These are really dim bulbs
Neon glow tubes are low power, high voltage lamps. A neon glow tube will glow when as little as 10-12 amps, a picoamp, flows through it. However, it takes over 80 volts to make one glow.
A neon glow tube
Neon glow tube (available from Radio Shack)
High voltage power supply, youll need about 80 volts.
A stack of 9, of the cheapest 9 volt batteries works well.
two 9 volt battery connectors
6 clip leads
resistors, 10K , 100 K, 1 meg
capacitors, 1 to 100 microfarads at 100 volts, non-polar capacitors are easiest to use and hardest to find.(You can use polar capacitors if you are careful to keep the positive terminal nearest the positive terminal of the battery.)

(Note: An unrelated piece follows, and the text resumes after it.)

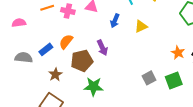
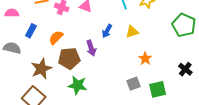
blue arrow: (115, 21) -> (107, 31), moved
blue rectangle: (46, 49) -> (31, 31), moved, turned -32
orange star: (178, 53) -> (145, 59), moved
brown star: (55, 75) -> (41, 69), size x1.5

a variable resistor or rheostat in the range from 100 Kohms to 1 megohms
a meter capable of measuring 100 volts.
A 9 Volt battery and its connector.
A stack of 9 volt batteries can be assembled by plugging the negative terminal from one battery into the positive terminal of the next. Connect to the ends of the stack by cutting the usual 9 volt battery connector in half and connecting one half to each terminal. For safety, I suggest that you place a 10 K ohm resistor in your stack of batteries. I put a 9 volt battery connector in the center of the stack with the resistor connected between its two terminals.
A stack of 9 volt batteries with a protection resistor in the center
To Do and Notice
Use clip leads to connect the stack of batteries to the neon glow
Notice that it glows. In particular, notice there are two electrodes inside the glow tube and that the electrode nearest the negative terminal is the one that glows. Reverse the neon glow tube and the electrode connected to the negative terminal is always the one that glows. Thus glow tubes can be used to compare two voltages, the electrode connected to the lower voltage will be the one that glows. Both electrodes glow if they are connected to AC.

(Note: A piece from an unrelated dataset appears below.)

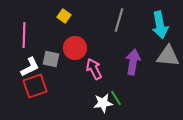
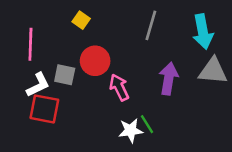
red square: (35, 86) -> (44, 109), turned 30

Use a rheostat to make a variable voltage power supply.
connect a 1 meg resistor in series with the neon tube and connect them both to the variable power supply
Measure the voltage across the neon tube as you increase the voltage from the power supply. At first the tube is dark as the voltage increases. Then at about 80 volts the tube glows and the voltage drops to 70 volts. The lamp has hysteresis, it takes a higher voltage to turn on the lamp than it does to run it. In addition, the lamp can be considered as a very large resistor, thousands of megohms when it is dark, and as a small resistor when it is glowing.
Connect a capacitor across the neon tube. Notice that the lamp oscillates on and off. Measure the voltage across the tube.

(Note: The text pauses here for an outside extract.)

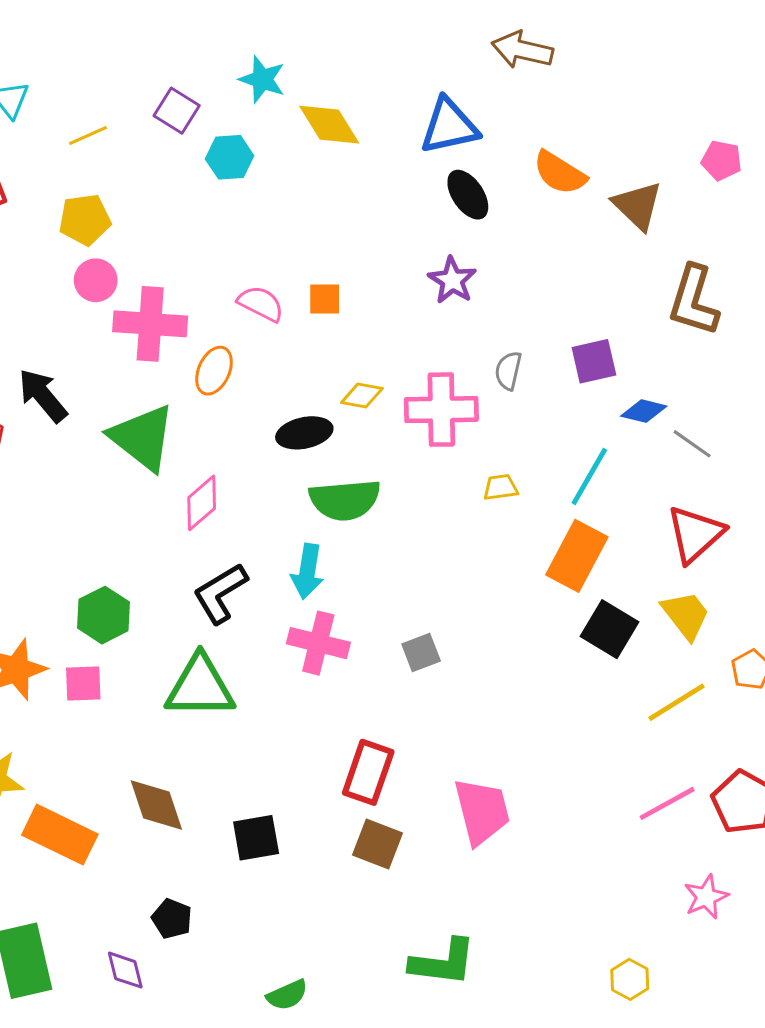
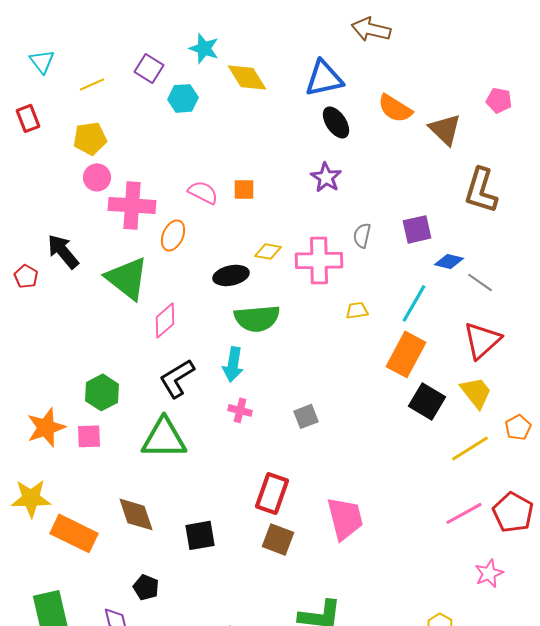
pink cross: (318, 643) -> (240, 410), size x0.6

When the lamp is off, current flows into the capacitor, the
voltage across the capacitor increases until the lamp turns on. When
the lamp is on, current flows out of the capacitor and the voltage
drops until the lamp turns off.
The time constant for charging the capacitor is RC the product of the resistance and capacitance. In this case it might be 1 megohm x 1 microfarad = 1 second. (An ohm-farad is a second)
Whats Going On?
The voltage between the electrodes in the neon glow tube accelerates electrons in the gas away from the negative electrode. When the electrons gain enough energy between collisions to ionize the gas, then the gas will glow and conduct electricity.
Neon glow tubes are often sold as nightlights. The package says 1/4 watt. Neon tubes will glow for hundreds of thousands of hours before failing. They are also sold as "Guide Lights."
A home voltage tester also has neon tube and a series resistor in it.